BACKGROUND: The Hypotension Prediction Index (the index) software is a machine learning algorithm that detects physiological changes that may lead to hypotension. The original validation used a case control (backwards) analysis that has been suggested to be biased. We therefore conducted a cohort (forwards) analysis and compared this to the original validation technique. METHODS: We conducted a retrospective analysis of data from previously reported studies. All data were analysed identically with 2 different methodologies and receiver operating characteristic curves (ROC) constructed. Both backwards and forwards analyses were performed to examine differences in area under the ROC for HPI and other haemodynamic variables to predict a MAP < 65mmHg for at least 1 minute 5, 10 and 15 minutes in advance. RESULTS: Two thousand and twenty-two patients were included in the analysis, yielding 4,152,124 measurements taken at 20 second intervals. The area-under-the-curve for the index predicting hypotension analysed by backward and forward methodologies respectively was 0.957 (95% CI, 0.947-0.964) vs 0.923 (95% CI, 0.912-0.933) 5 minutes in advance, 0.933 (95% CI, 0.924-0.942) vs 0.923 (95% CI, 0.911-0.933) 10 minutes in advance , and 0.929 (95% CI, 0.918-0.938) vs. 0.926 (95% CI, 0.914-0.937) 15 minutes in advance.
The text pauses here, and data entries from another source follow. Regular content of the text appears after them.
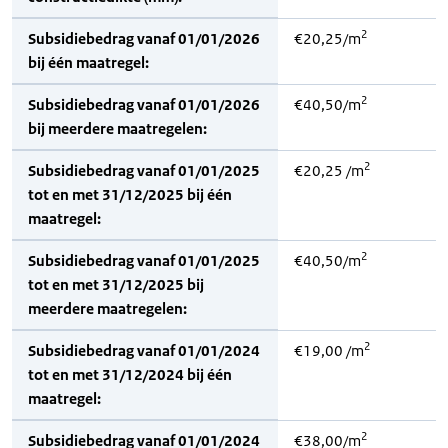
2
Subsidiebedrag vanaf 01/01/2026
€20,25/m
bij één maatregel:
2
Subsidiebedrag vanaf 01/01/2026
€40,50/m
bij meerdere maatregelen:
2
Subsidiebedrag vanaf 01/01/2025
€20,25 /m
tot en met 31/12/2025 bij één
maatregel:
2
Subsidiebedrag vanaf 01/01/2025
€40,50/m
tot en met 31/12/2025 bij
meerdere maatregelen:
2
Subsidiebedrag vanaf 01/01/2024
€19,00 /m
tot en met 31/12/2024 bij één
maatregel:
2
Subsidiebedrag vanaf 01/01/2024
€38,00/m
No other variable had an area-under-the-curve > 0.7 except for MAP. Area-under-the-curve using forward analysis for MAP predicting hypotension 5, 10, and 15 minutes in advance was 0.932 (95% CI, 0.920-0.940), 0.929 (95% CI, 0.918-0.938), and 0.932 (95% CI, 0.921-0.940). The R 2 for the variation in the index due to MAP was 0.77. CONCLUSION: Using an updated methodology, we found the utility of the HPI index to predict future hypotensive events is high, with an area under the receiver-operating-characteristics curve similar to that of the original validation method.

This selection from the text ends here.